Case of imprisoned American-Iranian pastor taken to U.N. council in Geneva

The wife of the Iranian-American pastor held in Iran, along with U.S. attorneys representing the family, have traveled to Geneva and will present his case to the United Nations Human Rights Council Monday, urging the organization to push harder for the pastor’s immediate release.

Saeed Abedini, the 33-year-old Idaho resident serving an eight-year prison term in Tehran's infamous Evin prison for his Christian faith, left behind two young children and his wife Naghmeh, who has been tirelessly telling his story to various media outlets and testifying before government officials in hopes that her husband will soon come home.

He reportedly has suffered serious injuries, including internal bleeding from brutal prison beatings and torture.

“He has been in that brutal prison long enough. He hasn’t broken any laws. It’s not just Saeed, there are many others. They are being persecuted because of their beliefs, and I hope this hearing sheds light on other cases as well,” said Naghmeh Abedini in an exclusive interview with Fox News.

She has not had any communication with her husband since early January, when family members in Iran received their weekly call from Abedini and patched  her and their children into the phone conversation.

“She represents the face of how Iran’s persecution of Christians truly has a worldwide impact,” said attorney Jordan Sekulow, executive director of the American Center for Law and Justice, the organization representing Abedini’s U.S.-based family.

Sekulow has traveled together with Naghmeh to Geneva to appear before the 23rd Plenary Session of the Human Rights Council.

“I implored the nations represented on the Human Rights Council to stand up for the most basic of human rights – the right to peaceably assemble in exercise of one’s religious beliefs – and urge Iran to release Pastor Saeed Abedini,” Sekulow said.

Abedini has endured long stints in solitary confinement, and, according to his supporters, beatings and torture at the hands of his jailers and fellow inmates.
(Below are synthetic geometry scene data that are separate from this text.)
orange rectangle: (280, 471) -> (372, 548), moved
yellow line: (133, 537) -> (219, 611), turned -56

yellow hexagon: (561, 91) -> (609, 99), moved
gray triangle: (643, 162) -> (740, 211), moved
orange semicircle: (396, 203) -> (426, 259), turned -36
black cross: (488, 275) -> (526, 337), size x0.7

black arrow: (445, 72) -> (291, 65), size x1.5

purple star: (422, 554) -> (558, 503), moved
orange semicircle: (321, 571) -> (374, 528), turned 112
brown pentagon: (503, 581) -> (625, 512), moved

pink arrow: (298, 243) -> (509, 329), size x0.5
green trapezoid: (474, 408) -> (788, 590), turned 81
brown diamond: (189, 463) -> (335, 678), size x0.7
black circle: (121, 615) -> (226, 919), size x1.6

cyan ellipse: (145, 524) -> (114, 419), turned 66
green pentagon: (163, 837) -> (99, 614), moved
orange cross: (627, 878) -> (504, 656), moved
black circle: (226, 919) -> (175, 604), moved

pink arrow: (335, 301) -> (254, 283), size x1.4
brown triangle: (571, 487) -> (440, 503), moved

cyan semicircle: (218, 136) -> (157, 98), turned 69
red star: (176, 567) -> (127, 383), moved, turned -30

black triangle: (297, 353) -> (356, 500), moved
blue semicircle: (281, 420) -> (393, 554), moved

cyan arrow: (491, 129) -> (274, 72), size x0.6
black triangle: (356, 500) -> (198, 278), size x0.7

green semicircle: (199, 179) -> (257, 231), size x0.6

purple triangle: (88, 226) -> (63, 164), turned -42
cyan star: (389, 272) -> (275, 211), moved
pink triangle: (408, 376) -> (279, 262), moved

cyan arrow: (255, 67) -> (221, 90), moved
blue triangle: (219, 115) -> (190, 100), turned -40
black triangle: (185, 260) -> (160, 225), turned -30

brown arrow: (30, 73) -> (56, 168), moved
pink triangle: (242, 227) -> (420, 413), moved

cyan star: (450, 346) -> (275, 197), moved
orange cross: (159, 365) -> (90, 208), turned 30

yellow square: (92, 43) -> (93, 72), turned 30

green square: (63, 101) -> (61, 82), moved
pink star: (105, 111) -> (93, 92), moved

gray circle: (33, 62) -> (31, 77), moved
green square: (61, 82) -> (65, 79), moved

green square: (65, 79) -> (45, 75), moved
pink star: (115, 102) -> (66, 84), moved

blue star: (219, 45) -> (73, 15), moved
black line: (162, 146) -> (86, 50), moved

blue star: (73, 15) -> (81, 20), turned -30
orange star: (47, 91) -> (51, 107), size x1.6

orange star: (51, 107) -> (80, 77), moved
For months, he has been suffering from serious injuries, including internal bleeding from beatings, with no proper medical attention, according to his family and attorneys.

More than a decade ago, Abedini began working as a Christian leader and community organizer developing Iran’s underground home church communities for Christian converts who are forbidden from praying in public churches. He was arrested in 2009, but released after pledging to stop formally organizing house churches in Iran.

When he returned to Iran last year to help build a state-run, secular orphanage, Iranian police pulled him off a bus and imprisoned him.

After spending months imprisoned without any notice of charges, Abedini was sentenced in January to eight years in prison, as his family and attorneys continued to press the State Department and other public and private groups to help win his release. The American Center for Law and Justice last week met with State Department officials after noting  U.S. diplomats had not issued a single press release demanding Abedini's release.

While Abedini’s case has received a great deal of media attention, there are several others serving time in Iran’s prison because of their Christian faith.

This week government agents shut down Iran’s largest Persian-language Pentecostal church only a week after one of its pastors was arrested and taken to an undisclosed location midway through a worship service.

On May 21, regime officials hauled away Pastor Robert Asserian while services were under way. They have not told parishioners where he is being held.

While Armenians can openly practice Christianity in Iran, Christians who converted from Islam are forbidden to do so. The government has traditionally confiscated Christian prayer literature written in Persian and is now shutting down the country’s largest Persian-speaking church in an effort to stop conversion from Islam.

Some estimates quote the number of Iranian Christians, mostly converts from Islam, at about 100,000, in a nation of 75 million.